The zloty exchange rate will depend more on external factors, changes in risk sentiment and positioning, assessed by Ebury analysts: Enrique Diaz-Alvarez, Matthew Ryan, Roman Ziruk, Itsaso Apezteguia and Michał Jóźwiak. Analysts pointed out that investors after the elections in the autumn in Poland expected to unblock funds from the KPO, and last week’s announcement of the launch of applications for 137 billion euros of EU funds could be a “short-term impulse” for the PLN. The zloty strengthened to its strongest position since mid-December.
Below is the comment of Ebury:
Last week was exceptionally poor in macro readings and news on monetary policy, and most of the major currencies remained in very narrow ranges. Despite this, the zloty managed to strengthen to the strongest position since mid-December. The pound and the euro were moving very similarly, gaining slightly against the dollar, but in the end there was no main trend. We should see more volatility this week, although there will still be relatively little data capable of moving markets. The most important will be the publication of the Fed’s possible measure of inflation for January (Thursday 29.02) and the preliminary reading of February’s price dynamics in the euro area (Friday 01.03). The week will be completed by a series of speeches by the Federal Reserve, the European Central Bank and the Bank of England.
PLN
The golden had a certain strength last week – he was doing better than the other currencies of the region and the G10 currency, strengthening to the strongest position since mid-December against the euro (4.30). We are confronted with a positive risk sentiment and favourable local news – in particular, a confirmation that the European Commission intends to unlock 137 billion euros from cohesion funds and reconstruction this week, as President Ursula von der Leyen announced on Friday’s visit to Poland. However, given that investors after the October elections expected to unlock funds, it is difficult to say with certainty whether it will not end with a short-term impulse. A scenario is possible where markets will quickly shift attention to other topics. In addition to the above, last week also brought many macroeconomic readings from Poland, which draw a rather mixed picture of the beginning of the first quarter. Solid retail sales and strong wage growth are positive. However, industrial production and fatal data on construction and assembly production have failed, suggesting that the recovery is uneven, and the economy still needs time to get back on its feet. Uncertainty in inflation is not falling, because the signals concerning it are similarly ambiguous. An additional context this week will be provided by Thursday’s (29.02) revision of GDP in the fourth quarter and Friday’s PMI reading for industry (01.03). However, they will not affect the zloty, the exchange rate of which should depend more on the news from the outside, changes in sentiment to risk and positioning.
EUR
PMI indicators for the euro area continue to draw a picture of the shrinking economy, which is dragging down the problems of the industrial sector and poor demand in China. However, there were some optimistic signs. After half a year, the PMI for services returned to the 50-point boundary level, resulting in an aggregate index rising to 48.9, which may mean a tunnel light. The preliminary inflation reading (01.03) will be crucial to set a deadline for ECB rates cuts, which we invariably expect earlier than the Fed.
USD USD
Last week’s data from the US still draws a picture of a strong U.S. economy. The collective PMI fell slightly, pulled by the indicator for services. Unlike the situation in the euro area, all key measures indicate expansion, and the PMI for industry is the highest in 17 months. Moreover, the number of preliminary declarations of the unemployed (which returned to the level of approx. 200 thousand.) It shows the continued strength of the American labour market.
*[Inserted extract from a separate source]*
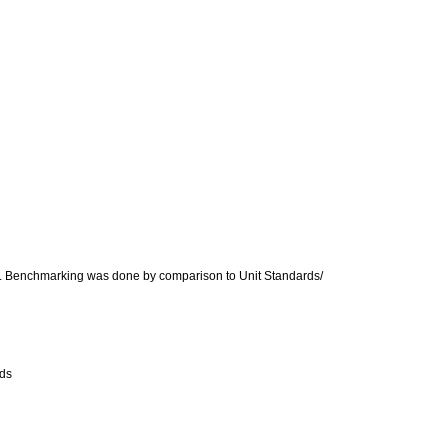
ice. Benchmarking was done by comparison to Unit Standards/
rds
This week, both markets and the Fed will focus on the bank’s preferred measure of PCE inflation – more specifically whether it will be as worrying as January CPI inflation. Any surprises upwards may allow the dollar to break out of the narrow range in which it lasts in February.
GBP
PMI for business activity has strengthened optimism about the growth prospects of the UK economy in 2024. The aggregate index slightly exceeded expectations. The level of 53.3 points indicates a fairly healthy expansion continued by the services, while the industry is left behind.
The UK’s junk in contrast to those from the eurozone and, in our view, is the main factor allowing the pound to perform so well in 2024. We will not know any key data this week, so the exchange rate of the British currency will depend mostly on the news from outside the country.